Giulio Gasperini
ROMA – Potrebbe essere una delle potenze del mondo, la Nigeria, se solo non fosse così terribilmente straziata da sé stessa. È una delle regioni al mondo più ricche di petrolio, è lo stato africano più abitato (160 milioni di persone), ha delle ingenti risorse di sottosuolo e di prodotti naturali. Potrebbe veramente diventare uno dei nuovi fulcri economici del mondo: ma non ci riesce. Troppe divisioni al suo interno, troppi interessi personali e privati, troppe inutili e cieche violenze che ne condizionano la vita, che ne appestano le menti, che ne limitano la lungimiranza e gli orizzonti.
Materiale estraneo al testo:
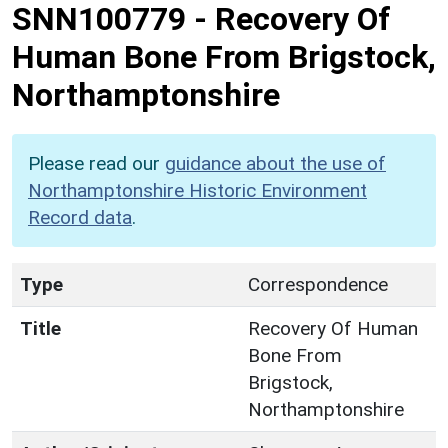
SNN100779
-
Recovery Of
Human Bone From Brigstock,
Northamptonshire
Please read our
guidance about the use of
Northamptonshire Historic Environment
Record data
.
Type
Correspondence
Title
Recovery Of Human
Bone From
Brigstock,
Northamptonshire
Leo Finzi, ingegnere civile esperto di mondo, si concreta come un nuovo Joseph Conrad e il suo romanzo, “L’Alhaji”, pubblicato da Alberto Gaffi Editore nel 2011 nella collana Godot, si esagera come un “Cuore di tenebra” di questa nostra stanca contemporaneità.
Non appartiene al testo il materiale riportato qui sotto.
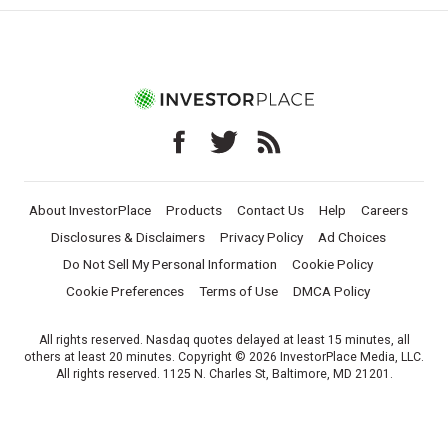
About InvestorPlace
Products
Contact Us
Help
Careers
Disclosures & Disclaimers
Privacy Policy
Ad Choices
Do Not Sell My Personal Information
Cookie Policy
Cookie Preferences
Terms of Use
DMCA Policy
All rights reserved. Nasdaq quotes delayed at least 15 minutes, all
others at least 20 minutes. Copyright © 2026 InvestorPlace Media, LLC.
All rights reserved. 1125 N. Charles St, Baltimore, MD 21201.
Come, infatti, “Cuore di tenebra” denunciò il feroce colonialismo ottocentesco, scarsamente documentabile e, per questo, difficilmente rimproverabile dai suoi contemporanei, “L’Alhaji” illustra, con un piglio giornalistico ma con un’architettura raffinatamente narrativa, il colonialismo dell’oggi, del presente, dei nostri anni Zero: non un colonialismo territoriale né politico né giuridico, ma, per questo, ancor più subdolo, perché organizzato solo sul sopruso, sullo sfruttamento economico e ambientale.
Nel romanzo di Leo Finzi, sottotitolato “una storia nigeriana” come a voler sottolineare la prospettiva geografica e significare che la vicenda è tutt’altro che un unicum, due prospettive di racconto si fondono in maniera mirabile: da un lato l’occhio da giornalista d’inchiesta, che con lucidità chirurgica analizza ogni frammento della realtà, e cerca di darne una rappresentazione quanto più veritiera possibile; dall’altro l’occhio del narratore, la sua fantasia nel tessere trame, la sua ingenuità (nel senso di purezza) immaginativa che gli permette di confondere anche un po’ il lettore, di mescolare e di invertire passato e presente, così che l’intreccio potenzi la fabula, e la carichi di significati che non possono, per la nostra gioia e il nostro divertimento, non rimanere sottaciuti. Il romanzo è una sfilata di personaggi, in una trama appassionata e appassionante che non può essere raccontata: tutto si basa sui rapporti – d’amore, di lavoro, d’amicizia – che si dipanano, a distanza di anni, tra due monti lontani, tra Italia e Nigeria, tra borghesismo e lavoro pionieristico.
La constatazione agghiacciante, pensando ai due romanzi, questo di Finzi e quello di Conrad, rimane quella che, passati gli anni e mutatis mutandis, tra Congo belga e Nigeria, il colonialismo sempre (ancor oggi) si basa sulla prostrazione feroce, indotta con violenza dall’intenso sfruttamento materiale e da una (ancor più) deleteria educazione morale.
“L’Alhaji”:una storia su una Nigeria da tempo preda del nuovo colonialismo.